In Hong Kong’s liberal Apple Daily newspaper, analyst Zhang Zanyong said that like the anti-Beijing activists, Sun relied on foreign support — raising funds for his revolution from Chinese living in the West — and “picking quarrels” to undermine the existing regime.
Mainland authorities frequently level the allegation at rights activists as a criminal charge.
Born in southern China 150 years ago on Saturday, Sun was educated in Hawaii and Hong Kong, then a British colony, where he was inspired by republican ideals to organise for the overthrow of the Qing empire.
But his tenure as the republic’s first president lasted less than three months and the country quickly descended into chaos and conflict between rival warlords.
He died in 1925.
For decades Sun has been revered in Taiwan as the “father of the nation”, devoted to the revival of China and the development of democracy.
On the mainland, though, he is designated a pioneer of revolution and the Maoist regime, according to Taiwanese academic Ren Songlin, accusing the Communist Party of using him as a “puppet”.
“When it needs to, it just shakes the rattle a bit, when it doesn’t need him, it tosses him away,” Ren told an anniversary event in the US.
At the memorial hall in Sun Yat-sen’s birthplace of Zhongshan — a city renamed in his honour — guides shepherd dozens of young students in army fatigues through the exhibits, while elderly couples and families peer into rooms holding his former desk and bathtub.
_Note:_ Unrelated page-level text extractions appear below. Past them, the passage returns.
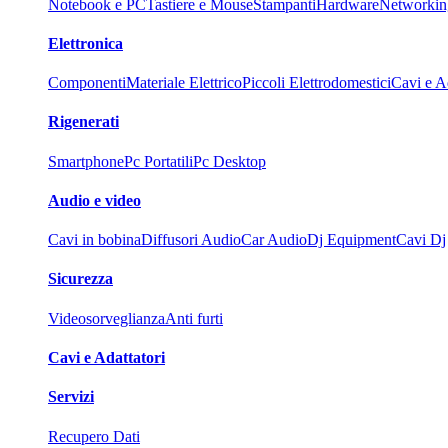
Notebook e PC
Tastiere e Mouse
Stampanti
Hardware
Networkin
Elettronica
Componenti
Materiale Elettrico
Piccoli Elettrodomestici
Cavi e Ad
Rigenerati
Smartphone
Pc Portatili
Pc Desktop
Audio e video
Cavi in bobina
Diffusori Audio
Car Audio
Dj Equipment
Cavi Dj
Sicurezza
Videosorveglianza
Anti furti
Cavi e Adattatori
Servizi
Recupero Dati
Cai Yuanxing, a retired civil servant from Beijing, said he had purchased commemorative stamps and coins, adding that people “worshipped” Sun because he “made Chinese people open their eyes”.Other visitors praised him for liberating China but said his work was not done.
“If not for him we would still be wearing queues,” factory manager Thomas Zheng told AFP, referring to the pigtails the Manchu Qing obliged Han Chinese to grow.
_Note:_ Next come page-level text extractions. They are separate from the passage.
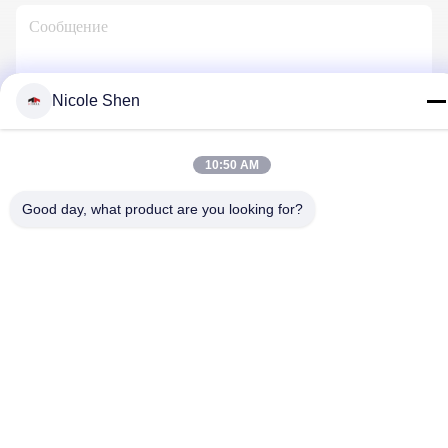
Nicole Shen
Свяжитесь С Нами
10:50 AM
Good day, what product are you looking for?
Политика конфиденциальности
|
Карта сайта
| Китай хорошо.
Качество буровая установка утеса Доставщик. 2018-2026
Beijing Jincheng Mining Technology Co., Ltd. Все. Все права
защищены.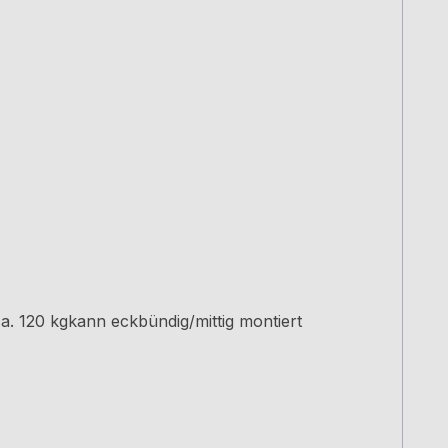
. 120 kgkann eckbündig/mittig montiert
“His only regret was he couldn’t make China united,” he added, echoing the official line.
Sun’s vision was not for Western-style democracy but a system that “suited China’s national circumstances”, he said.
“In fact, Chinese people believe that Taiwan’s democracy is just a joke....If you mechanically copy Western democracy, China will return to the beginning of the republican era — in a word, chaos.”
On the island itself, the state’s glorification of Sun is being increasingly rejected by a younger generation who have grown up with a sense of Taiwanese identity.
In 201, a radical independence group pulled down a statue to him in the southern city of Tainan.
“To Taiwan’s pro-independence people he is a non-native historical figure who represents unification ideology,” Huang Ko-wu, research fellow at the Academia Sinica’s Institute of Modern History in Taipei told AFP.
As such, using him to promote unification was not “persuasive”, he said.
“History cannot resolve real political issues.”